Selon un vieux proverbe turc, seul « le derviche qui attend atteint son désir ». C’est là un conseil que Recep Tayyip Erdogan a dû méditer ces derniers jours, non sans un certain plaisir. Après plus de six mois de tractations, de visites et de conciliabules, le président turc a une nouvelle fois repoussé, mardi 8 novembre, la ratification des candidatures suédoise et finlandaise à l’OTAN. Après s’être entretenu avec le premier ministre suédois, Ulf Kristersson, lequel a fait tout exprès le déplacement jusqu’à Ankara pour plaider le dossier de son pays, le chef de l’Etat turc a renvoyé les discussions à une énième « réunion conjointe à la fin du mois à Stockholm » – où, a-t-il ajouté, sans préciser de date, « nous espérons avoir une conclusion plus positive », tout en assurant « souhaiter sincèrement l’adhésion de la Suède » à l’Alliance atlantique.

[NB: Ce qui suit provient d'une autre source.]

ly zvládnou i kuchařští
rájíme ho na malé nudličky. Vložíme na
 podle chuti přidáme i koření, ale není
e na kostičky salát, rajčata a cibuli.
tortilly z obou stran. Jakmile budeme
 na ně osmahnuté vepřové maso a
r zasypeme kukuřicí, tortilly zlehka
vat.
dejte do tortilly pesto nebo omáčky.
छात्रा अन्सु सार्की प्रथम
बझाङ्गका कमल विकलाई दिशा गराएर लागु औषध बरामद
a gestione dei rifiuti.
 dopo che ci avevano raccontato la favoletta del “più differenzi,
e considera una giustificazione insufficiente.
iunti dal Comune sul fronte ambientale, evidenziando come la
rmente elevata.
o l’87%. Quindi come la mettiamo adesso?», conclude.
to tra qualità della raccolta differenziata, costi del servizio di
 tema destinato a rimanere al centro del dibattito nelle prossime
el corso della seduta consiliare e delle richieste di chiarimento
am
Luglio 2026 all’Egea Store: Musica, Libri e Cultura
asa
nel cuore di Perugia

A la question d’un journaliste suédois, le président a lâché, sous une forme étonnamment révélatrice : « Nous avons devant nous encore du temps, jusqu’en juillet » – une référence directe aux élections présidentielle et législatives turques, prévues en juin 2023, comme il l’a précisé lui-même à deux reprises. Un peu plus tôt dans la journée, le président de l’Assemblée nationale, Mustafa Sentop, avait déjà douché tout espoir de progrès immédiat en annonçant, au côté du dirigeant suédois, que son pays avait encore « de nombreuses mesures concrètes à prendre » avant d’obtenir l’approbation de l’exécutif et des députés turcs.

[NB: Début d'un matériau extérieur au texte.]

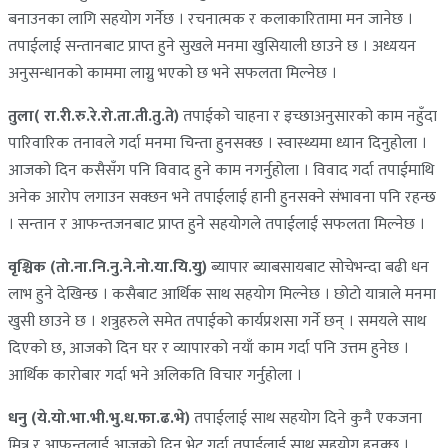
बनाउनका लागि सहयोग गर्नेछ । रचनात्मक र कलाकारितामा मन जानेछ ।
तपाईलाई सन्तानबाट प्राप्त हुने सुखले मनमा खुसियाली छाउने छ । अध्ययन
अनुसन्धानको काममा लाग्नु भएको छ भने सफलता मिल्नेछ ।
तुला( रा.री.रु.रे.रो.ता.ती.तु.ते)
तपाईको चाहना र इच्छाअनुसारको काम नहुँदा
पारिवारिक तनावले गर्दा मनमा चिन्ता हुनसक्छ । स्वास्थ्यमा ध्यान दिनुहोला ।
आजको दिन कसैसँग पनि विवाद हुने काम नगर्नुहोला । विवाद गर्दा तपाईमाथि
अनेक आरोप लगाउन सक्छन भने तपाईलाई हानी हुनसक्ने संभावना पनि रहन्छ
। सन्तान र आफन्तजनबाट प्राप्त हुने सहयोगले तपाईलाई सफलता मिल्नेछ ।
वृश्चिक (तो.ना.नि.नु.ने.नो.या.यि.यु)
ब्यापार ब्याबसायबाट सोचेभन्दा बढी धन
लाभ हुने देखिन्छ । कसैबाट आर्थिक साथ सहयोग मिल्नेछ । छोटो यात्राले मनमा
खुसी छाउने छ । शत्रुहरुले समेत तपाईको कार्यप्रशसा गर्ने छन् । समयले साथ
दिएको छ, आजको दिन घर र व्यापारको नयाँ काम गर्दा पनि उत्तम हुनेछ ।
आर्थिक कारोबार गर्दा भने अलिकति विचार गर्नुहोला ।
धनु (ये.यो.भा.भी.भु.ध.फा.ढ.भे)
तपाईलाई साथ सहयोग दिने कुनै एकजना
मित्र र आफन्तलाई आजको दिन भेट गर्दा तपाईलाई साथ सहयोग हुनुक्छ ।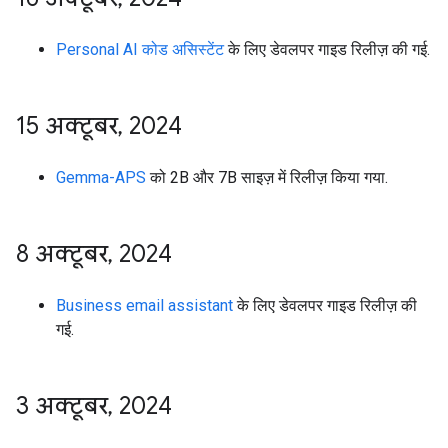
Personal AI कोड असिस्टेंट
के लिए डेवलपर गाइड रिलीज़ की गई.
15 अक्टूबर
,
2024
Gemma-APS
को 2B और 7B साइज़ में रिलीज़ किया गया.
8 अक्टूबर
,
2024
Business email assistant
के लिए डेवलपर गाइड रिलीज़ की
गई.
3 अक्टूबर
,
2024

De son côté, le chef du gouvernement suédois a promis de répondre aux demandes et inquiétudes exprimées par Ankara. « Nous comprenons la responsabilité qu’une adhésion à l’OTAN implique pour nous », a affirmé M. Kristersson devant la presse, assurant que son pays « respectera[it] toutes ses obligations face à la Turquie dans la lutte contre la menace terroriste ». La Suède « a déjà fait beaucoup pour mettre en place le mémorandum » d’accord signé à Madrid fin juin, a-t-il ajouté – une allusion au durcissement, dès la semaine prochaine, des lois antiterroristes en Suède, qui laisse augurer un changement d’attitude envers certains groupes d’exilés.

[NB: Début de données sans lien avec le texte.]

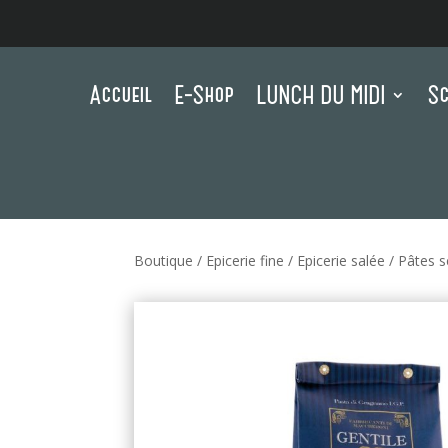
Accueil
E-Shop
LUNCH DU MIDI
Sc
Boutique
/
Epicerie fine
/
Epicerie salée
/
Pâtes s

Officiellement, les autorités turques reprochent à la Suède – et, dans une moindre mesure, à la Finlande – d’avoir trop longtemps ignoré, ou de ne pas avoir pris assez au sérieux, leurs préoccupations en matière de sécurité. Deux exigences sont formulées. Stockholm et Helsinki doivent d’abord cesser de défendre les militants kurdes réfugiés sur leurs territoires. Du point de vue turc, ceux-ci sont affiliés au Parti des travailleurs du Kurdistan, classé comme organisation terroriste par l’Union européenne et par les Etats-Unis, au Parti de l’union démocratique kurde en Syrie ou à sa branche armée, les Unités de protection du peuple, qu’Ankara aimerait également voir classés comme terroristes. Aux militants kurdes, le gouvernement turc a adjoint les membres en exil du mouvement du prédicateur sunnite Fethullah Gülen (FETÖ), l’ancien allié devenu la bête noire d’Erdogan et tenu pour responsable de la tentative de coup d’Etat du 15 juillet 2016.